Sex: The disease is more common in males than in females.

Age: This condition is congenital.

CLINICAL

History:

• Neurologic features

• An infant with homocystinuria is usually healthy, although thromboembolic complications of the CNS and psychomotor delay may occur during the first year of life.

• A developmental delay is noted when patients are aged 2-3 years.

• Psychiatric symptoms are also described in approximately one half of the patients with homocystinuria.

• Pyramidal symptoms, including muscle weakness due to an insult to the innervation of the pyramidal motor tract neurons, are occasionally observed in areas such as the leg.

• Skeletal and muscular features

• The characteristic long thin extremities and arachnodactyly may not appear until late in childhood or during adolescence.

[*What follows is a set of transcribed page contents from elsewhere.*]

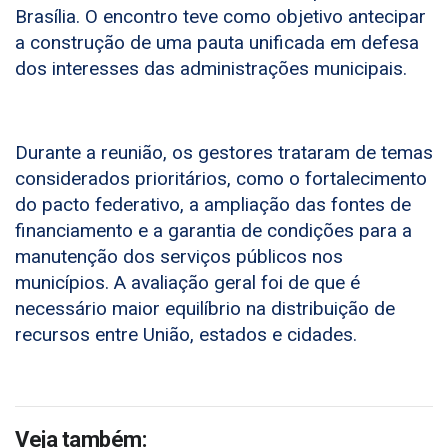
Brasília. O encontro teve como objetivo antecipar
a construção de uma pauta unificada em defesa
dos interesses das administrações municipais.
Durante a reunião, os gestores trataram de temas
considerados prioritários, como o fortalecimento
do pacto federativo, a ampliação das fontes de
financiamento e a garantia de condições para a
manutenção dos serviços públicos nos
municípios. A avaliação geral foi de que é
necessário maior equilíbrio na distribuição de
recursos entre União, estados e cidades.
Veja também:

• In contrast, osteoporosis, especially that of the spine, may have already been present for some time.

• Ophthalmologic features

• Severe myopia is the first sign of ectopia lentis and may precede lens dislocation by several months to a year or even longer.

• Once established, ectopia lentis progresses, even when good biochemical control is maintained.

• Vascular features

• Thromboembolic events, such as cerebrovascular occlusions or pulmonary emboli, usually do not occur until adulthood but are reported in childhood and infancy.

• Vascular occlusive disease is an important and serious feature.

• Other features

• Homocystinuria produces high concentrations of amino acids that are competitive inhibitors of tyrosinase.

• Accordingly, homocystinuria is associated with pale and pink skin. Occasionally, patients have malar rashes, fine fragile hair, and livedo reticularis.

Physical: Marfan syndrome is the primary differential diagnosis. Clinical features of homocystinuria, such as ectopia lentis, dolichocephalia, and chest and spinal deformities, are similar to the features found in patients with Marfan syndrome, although the cerebral symptoms, the changes in the hair, and the disorders of mental development are absent in patients with Marfan syndrome. Generalized osteoporosis, arterial and venous thrombosis, and mental retardation, which are features of homocystinuria, do not occur in patients with Marfan syndrome. In addition, homocysteine is not detectable in the urine of patients with Marfan syndrome.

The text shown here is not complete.